PHOENIX, Arizona, NOV. 25, 2003 (Zenit.org).- John Paul II named Wichita Bishop Thomas Olmsted as leader of the Phoenix Diocese, the Vatican Information Service reported.
Bishop Olmsted, 56, has been serving in Wichita, Kansas, since Feb. 18, 1999, first as coadjutor and then as bishop of the diocese.
The appointment fills the vacancy left by the resignation of Bishop Thomas J. O’Brien in June. He stepped down two days after being arrested on charges of leaving the scene of a fatal traffic accident. His trial is expected to begin in January.
Born in Oketo, Kansas, on Jan. 21, 1947, Thomas Olmsted was sent to Rome in 1969 to complete his priestly formation at the North American College and to study theology at the Gregorian University. He received his degree in canon law from the Gregorian in 1981.
On July 2, 1973, he was ordained a priest for the Diocese of Lincoln, Nebraska.
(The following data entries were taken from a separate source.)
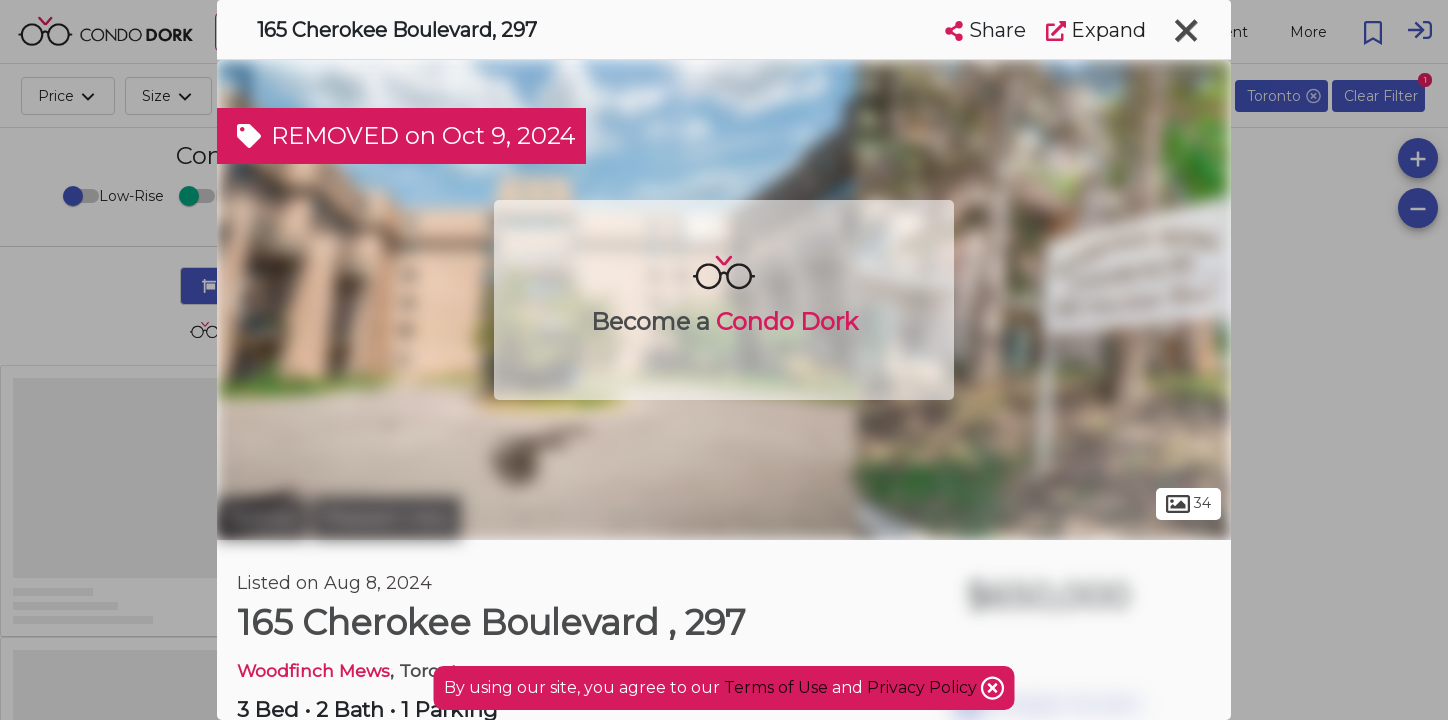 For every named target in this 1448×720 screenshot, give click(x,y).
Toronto (262, 518)
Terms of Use (776, 687)
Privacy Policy (924, 687)
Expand (1096, 30)
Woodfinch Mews (313, 670)
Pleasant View (386, 518)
In 1993 he took the post of dean of formation at the Josephinum Pontifical College in Columbus, Ohio, and, in April 1996, he was appointed president and rector of that seminary. He has been ordinary of Wichita since October 2001.
Bishop Olmsted has been a member of the U.S. episcopate’s Administrative Committee and its Committee on Consecrated Life, and a consultant of the Committee on Priestly Formation.
The Phoenix Diocese has 478,000 Catholics in a population of 3.6 million. There are 304 priests, 203 permanent deacons, and 338 religious serving the community.